Workforce issued warning over Employment Rights Bill, claiming potential detriment to labor market
The Employment Rights Bill, a piece of legislation aimed at strengthening workers' rights, has sparked concerns among top business groups in the UK. The bill, which is set to ease requirements on the statutory recognition of a trade union and scrap a minimum 50 per cent turnout requirement for strike ballots, has been met with a wave of criticism.
The Office for National Statistics (ONS) recently confirmed a decline of 142,000 jobs over the past 12 months, a fact that has put the new Business Secretary, Peter Kyle, on the backfoot. Economists widely point to the impact of higher employers' national insurance contributions (NICs) as the cause for the slump in the jobs market.
In response, various business groups, including the Confederation of British Industry (CBI), the British Chambers of Commerce (BCC), Make UK, the Institute of Directors (IoD), and others, have written an open letter to Peter Kyle. They demand a reconsideration of the government's labor law reforms to ensure protections for workers, promote fair pay, and support economic growth.
The letter, first reported by The Telegraph, expresses concerns about several provisions in the Employment Rights Bill. For instance, the "day one rights" provision, which allows Brits to sue employers for unfair dismissal for employment under six months, is a particular concern. Strict rules aimed at clamping down on zero hours contracts could also hinder firms' capacity to offer flexible working.
Moreover, the new striking rights could lead to "deteriorating industrial relations", according to business groups. They argue that these changes could have a "chilling impact" on hiring, and they have called on the government to make immediate changes to the Employment Rights Bill, rather than retrospective changes via secondary legislation.
The Federation of Small Businesses did not sign the letter but agreed with the complaints made by other groups. The government, on the other hand, is looking to promote growth-focused policies over six rounds of discussions with the Office for Budget Responsibility (OBR) ahead of the November Budget.

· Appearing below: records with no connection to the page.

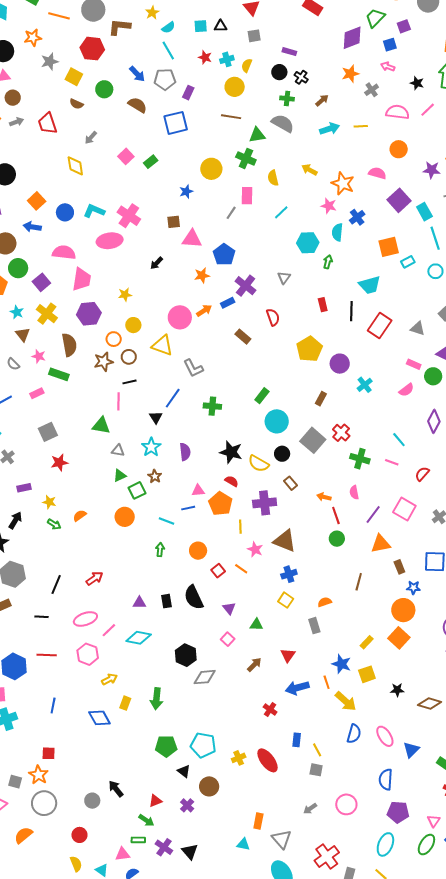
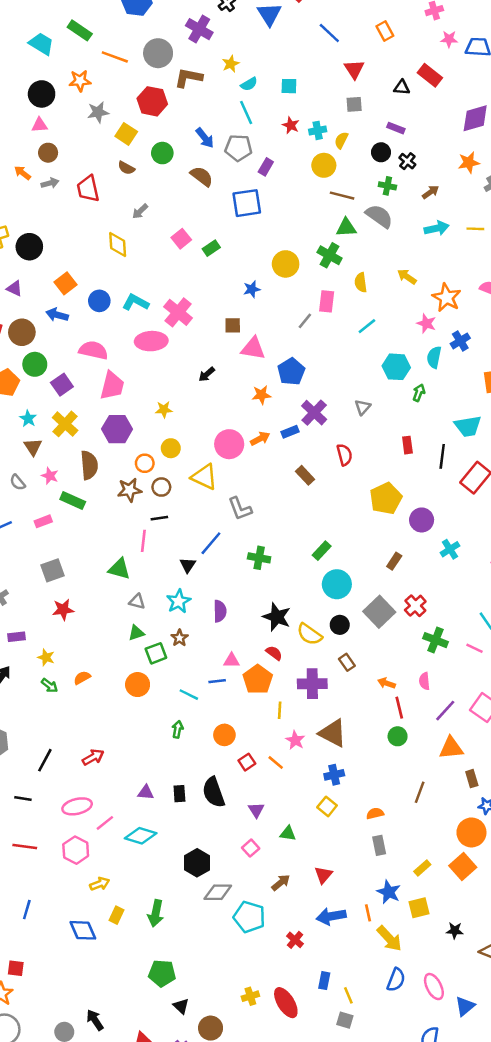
black triangle: (221, 26) -> (402, 87), moved
brown line: (231, 117) -> (342, 196), moved
gray rectangle: (314, 626) -> (379, 845), moved
cyan pentagon: (203, 745) -> (249, 917), moved

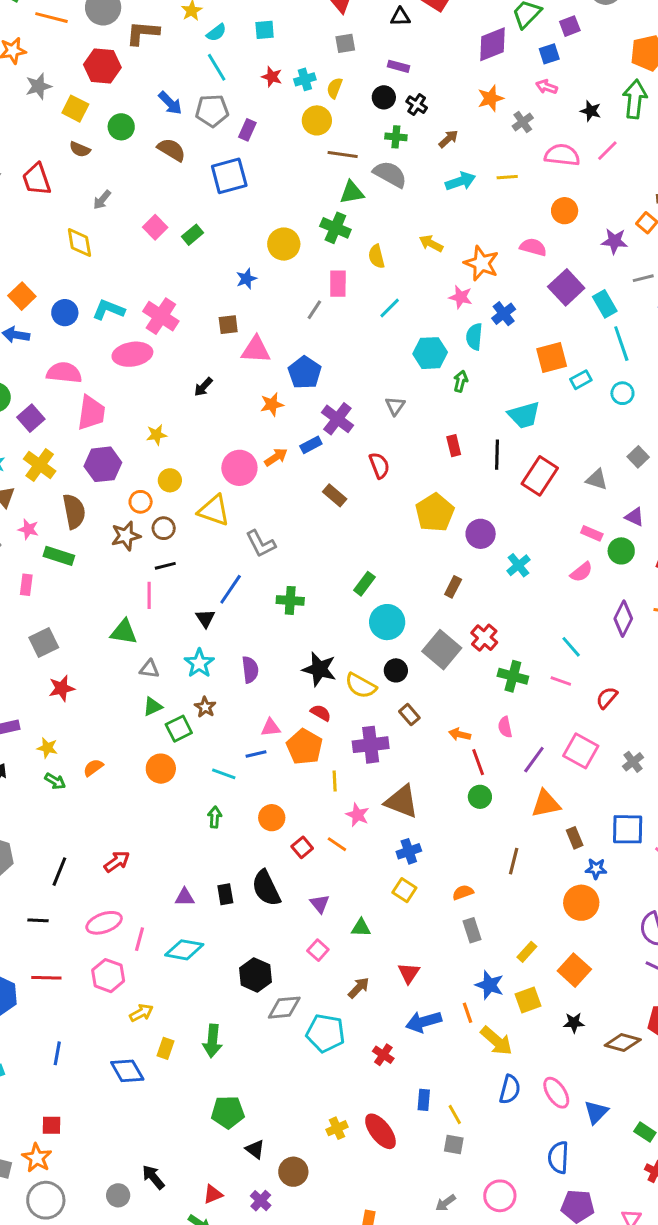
pink rectangle: (43, 521) -> (26, 585), turned -56
pink line: (105, 823) -> (140, 939), turned -30
orange square: (463, 866) -> (574, 970), moved

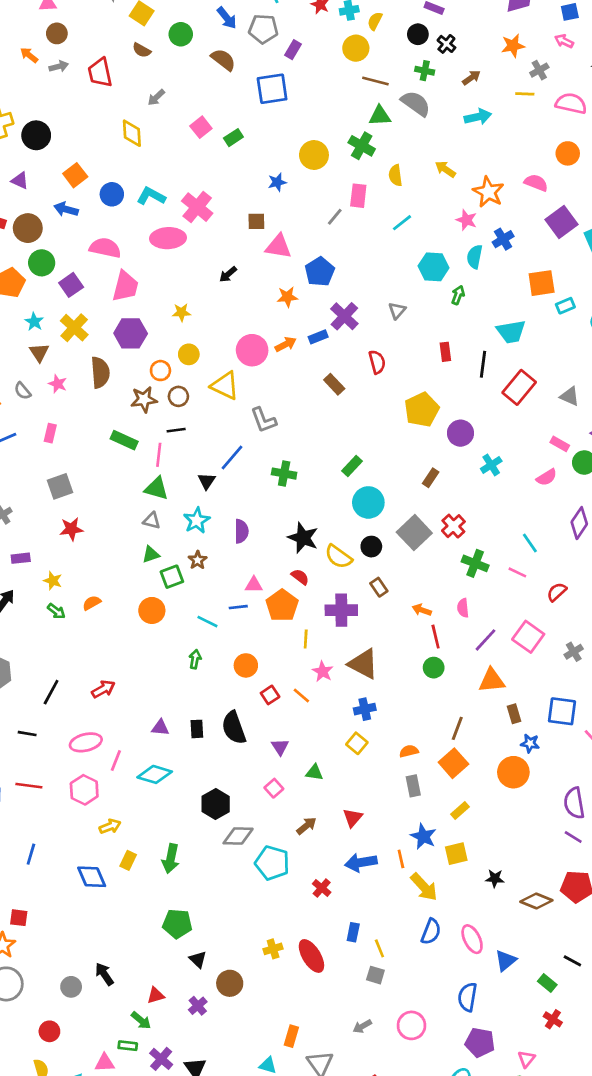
yellow line: (507, 177) -> (525, 94), moved
green rectangle: (59, 556) -> (124, 440), moved
green triangle: (124, 632) -> (156, 489), moved
orange square: (574, 970) -> (453, 763), moved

However, OBR chiefs have reportedly warned Reeves that they will downgrade growth projections due to lower productivity forecasts. Earlier this year, at the Spring Statement, the OBR did not take a full view on the impacts of the Employment Rights Bill on the UK economy, but it suggested it would have a "net negative" effect.
As the debate over the Employment Rights Bill continues, it remains to be seen how the government will respond to the concerns raised by business groups and whether the bill, as currently drafted, will indeed jeopardize growth.